In questi due mesi di guerra in Ucraina sono stati fatti riferimenti alla storia del passato per enfatizzarne la gravità, dal parallelo Putin-Hitler al richiamo alla Resistenza all’occupazione nazi-fascista. Si è invece parlato meno della corsa agli armamenti e dell’irrigidimento di alleanze contrapposte che furono, tra le altre cose, all’origine della prima guerra mondiale. In un saggio di qualche anno fa di Anna Bravo – La conta dei salvati. Dalla Grande Guerra al Tibet: storie di sangue risparmiato –, in cui la storica cerca di dimostrare come nel passato si sia riusciti a non fare precipitare i contrasti in guerre, possiamo leggere a proposito dello scoppio della prima guerra mondiale: “Il punto è che la corsa agli armamenti funziona come un piano inclinato: l’aumento degli arsenali bellici in un paese provoca un aumento in altri. […] Questo inseguimento non è un effetto perverso: è la conseguenza prevedibile del principio si vis pacem para bellum. […] Le scelte politiche sono decisive, ma non da sole. Nel 1914 il piano inclinato della corsa agli armamenti e la tecnologia della violenza avevano sviluppato una dinamica propria, trasformandosi da questione politica a problema sistemico – in altre parole , l’Europa era oramai avvolta in una rete militarizzata che i leader non erano in grado di controllare. […] La responsabilità dei governanti nello scoppio della Grande Guerra sta appunto nella presunzione di padroneggiare quella dinamica – quasi che la violenza sia semplicemente un mezzo da usare se necessario, anziché una potenza capace di cambiare chi la subisce e chi la pratica”.

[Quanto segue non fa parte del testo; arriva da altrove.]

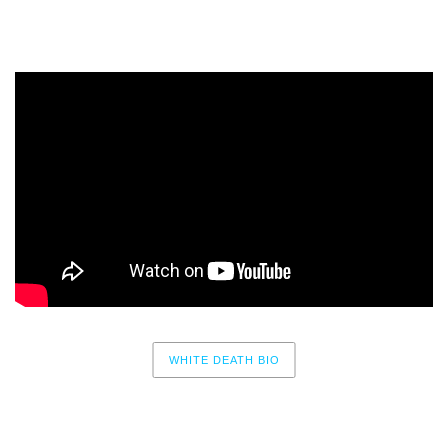
tiempo que nos queda.
WHITE DEATH BIO
No events for now, please check again later.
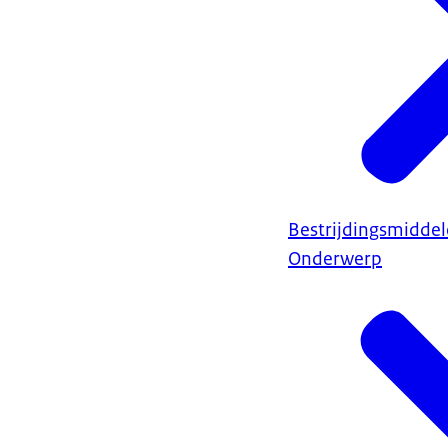
Bestrijdingsmidde
Onderwerp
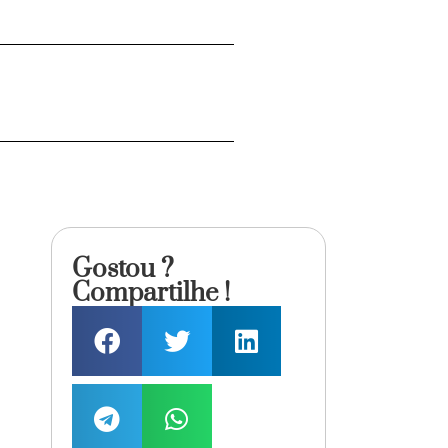
Gostou ?
Compartilhe !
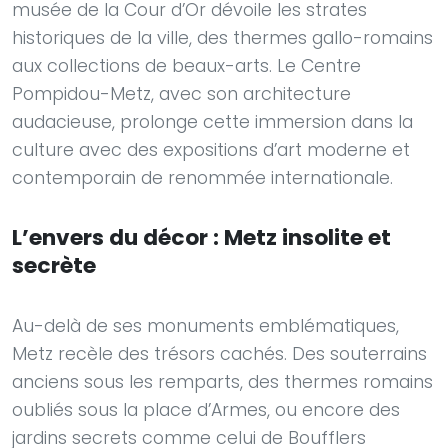
musée de la Cour d’Or dévoile les strates
historiques de la ville, des thermes gallo-romains
aux collections de beaux-arts. Le Centre
Pompidou-Metz, avec son architecture
audacieuse, prolonge cette immersion dans la
culture avec des expositions d’art moderne et
contemporain de renommée internationale.
L’envers du décor : Metz insolite et
secrète
Au-delà de ses monuments emblématiques,
Metz recèle des trésors cachés. Des souterrains
anciens sous les remparts, des thermes romains
oubliés sous la place d’Armes, ou encore des
jardins secrets comme celui de Boufflers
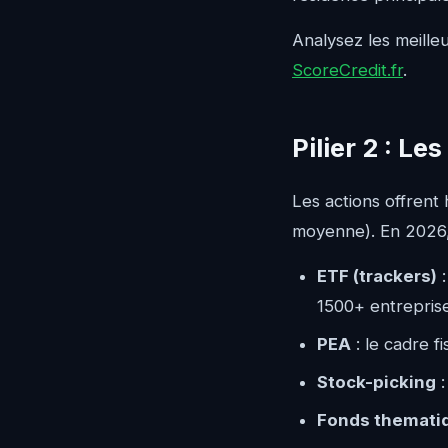
Analysez les meilleu
ScoreCredit.fr
.
Pilier 2 : L
Les actions offrent
moyenne). En 2026, 
ETF (trackers)
:
1500+ entrepris
PEA
: le cadre f
Stock-picking
:
Fonds themati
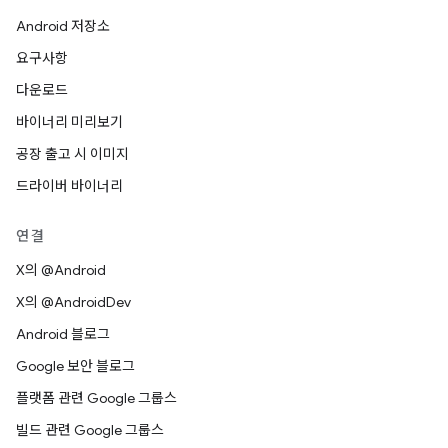
Android 저장소
요구사항
다운로드
바이너리 미리보기
공장 출고 시 이미지
드라이버 바이너리
연결
X의 @Android
X의 @AndroidDev
Android 블로그
Google 보안 블로그
플랫폼 관련 Google 그룹스
빌드 관련 Google 그룹스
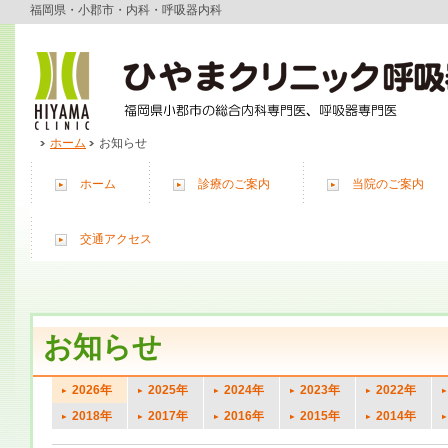
福岡県・小郡市・内科・呼吸器内科
ホーム
お知らせ
ホーム
診療のご案内
当院のご案内
交通アクセス
お知らせ
2026年
2025年
2024年
2023年
2022年
2018年
2017年
2016年
2015年
2014年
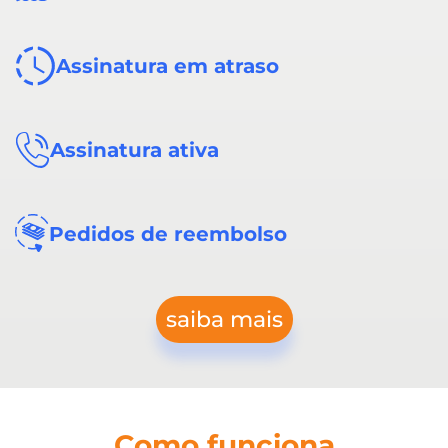
Assinatura em atraso
Assinatura ativa
Pedidos de reembolso
saiba mais
Como funciona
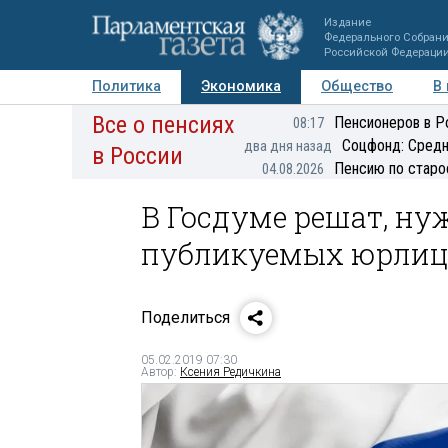
Издание
Федерального Собран
Российской Федераци
Политика
Экономика
Общество
В
Все о пенсиях
Фото
Авторы
Персоны
Мнения
Регионы
Пенсионеров в Р
08:17
Соцфонд: Средн
два дня назад
в России
Пенсию по старо
04.08.2026
В Госдуме решат, ну
публикуемых юрли
Поделиться
05.02.2019 07:30
Автор:
Ксения Редичкина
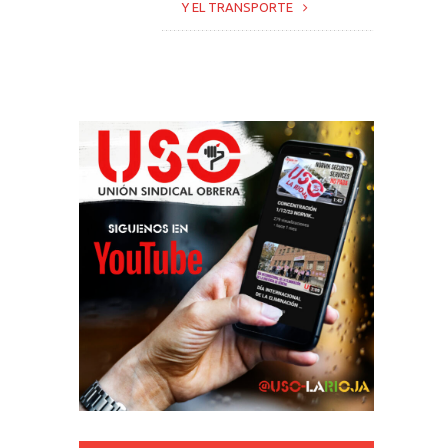
Y EL TRANSPORTE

Preoccupante e inquietante. Politici, giornalisti e intellettuali che tanto discettano di geopolitica forse farebbero bene a leggere questo testo della Bravo. C’è però da dubitare che possano coglierne qualcosa dal momento che il loro orizzonte è quello del prevalere, dell’imporsi, del competere, non certo quello di salvare vite umane. Pertanto rimane come sempre che i popoli e gli individui se vogliono devono salvarsi da soli.